[[ DATA EXTRACTS, beginning ]]

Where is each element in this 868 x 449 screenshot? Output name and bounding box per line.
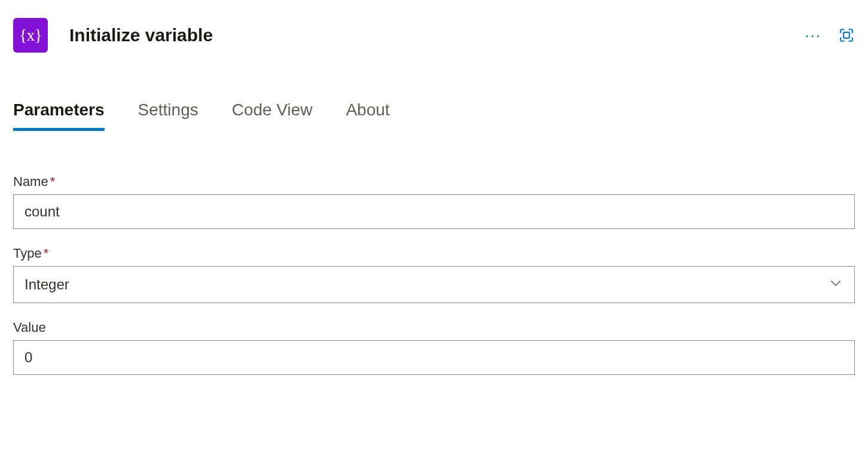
tab-parameters[interactable]: Parameters bbox=[13, 100, 105, 131]
header-left: {x} Initialize variable bbox=[13, 18, 213, 53]
name-label-text: Name bbox=[13, 174, 48, 189]
type-select[interactable]: Integer bbox=[13, 266, 855, 303]
card-title: Initialize variable bbox=[69, 25, 213, 45]
type-label-text: Type bbox=[13, 246, 42, 261]
snip-icon[interactable] bbox=[838, 25, 855, 46]
name-required-asterisk: * bbox=[50, 174, 56, 189]
type-required-asterisk: * bbox=[44, 246, 49, 261]
field-type-group: Type* Integer bbox=[13, 246, 855, 303]
tab-settings[interactable]: Settings bbox=[138, 100, 198, 131]
value-label: Value bbox=[13, 320, 855, 335]
variable-icon-glyph: {x} bbox=[19, 26, 42, 45]
name-label: Name* bbox=[13, 174, 855, 190]
type-label: Type* bbox=[13, 246, 855, 261]
name-input[interactable] bbox=[13, 194, 855, 229]
type-select-value: Integer bbox=[25, 276, 69, 293]
value-input[interactable] bbox=[13, 340, 855, 375]
card-header: {x} Initialize variable ··· bbox=[13, 18, 855, 53]
more-menu-icon[interactable]: ··· bbox=[805, 28, 821, 43]
chevron-down-icon bbox=[828, 275, 843, 294]
field-name-group: Name* bbox=[13, 174, 855, 229]
header-right: ··· bbox=[805, 25, 855, 46]
variable-icon: {x} bbox=[13, 18, 48, 53]
svg-rect-0 bbox=[843, 32, 849, 38]
tab-code-view[interactable]: Code View bbox=[232, 100, 313, 131]
value-label-text: Value bbox=[13, 320, 46, 335]
tab-about[interactable]: About bbox=[346, 100, 390, 131]
tab-bar: Parameters Settings Code View About bbox=[13, 100, 855, 131]
field-value-group: Value bbox=[13, 320, 855, 375]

[[ DATA EXTRACTS, end ]]

Pictures are to be omitted; set down the rest of the entries exactly as given.

SOLUTION TO THE PROBLEM
Where is each element in this 868 x 449 screenshot? Output name and bounding box per line.
tab-parameters[interactable]: Parameters bbox=[13, 100, 105, 131]
header-left: {x} Initialize variable bbox=[13, 18, 213, 53]
name-label-text: Name bbox=[13, 174, 48, 189]
type-select[interactable]: Integer bbox=[13, 266, 855, 303]
card-title: Initialize variable bbox=[69, 25, 213, 45]
type-label-text: Type bbox=[13, 246, 42, 261]
snip-icon[interactable] bbox=[838, 25, 855, 46]
name-required-asterisk: * bbox=[50, 174, 56, 189]
type-required-asterisk: * bbox=[44, 246, 49, 261]
field-type-group: Type* Integer bbox=[13, 246, 855, 303]
tab-settings[interactable]: Settings bbox=[138, 100, 198, 131]
value-label: Value bbox=[13, 320, 855, 335]
variable-icon-glyph: {x} bbox=[19, 26, 42, 45]
name-label: Name* bbox=[13, 174, 855, 190]
type-label: Type* bbox=[13, 246, 855, 261]
name-input[interactable] bbox=[13, 194, 855, 229]
type-select-value: Integer bbox=[25, 276, 69, 293]
value-input[interactable] bbox=[13, 340, 855, 375]
card-header: {x} Initialize variable ··· bbox=[13, 18, 855, 53]
more-menu-icon[interactable]: ··· bbox=[805, 28, 821, 43]
chevron-down-icon bbox=[828, 275, 843, 294]
field-name-group: Name* bbox=[13, 174, 855, 229]
header-right: ··· bbox=[805, 25, 855, 46]
variable-icon: {x} bbox=[13, 18, 48, 53]
svg-rect-0 bbox=[843, 32, 849, 38]
tab-code-view[interactable]: Code View bbox=[232, 100, 313, 131]
value-label-text: Value bbox=[13, 320, 46, 335]
tab-about[interactable]: About bbox=[346, 100, 390, 131]
tab-bar: Parameters Settings Code View About bbox=[13, 100, 855, 131]
field-value-group: Value bbox=[13, 320, 855, 375]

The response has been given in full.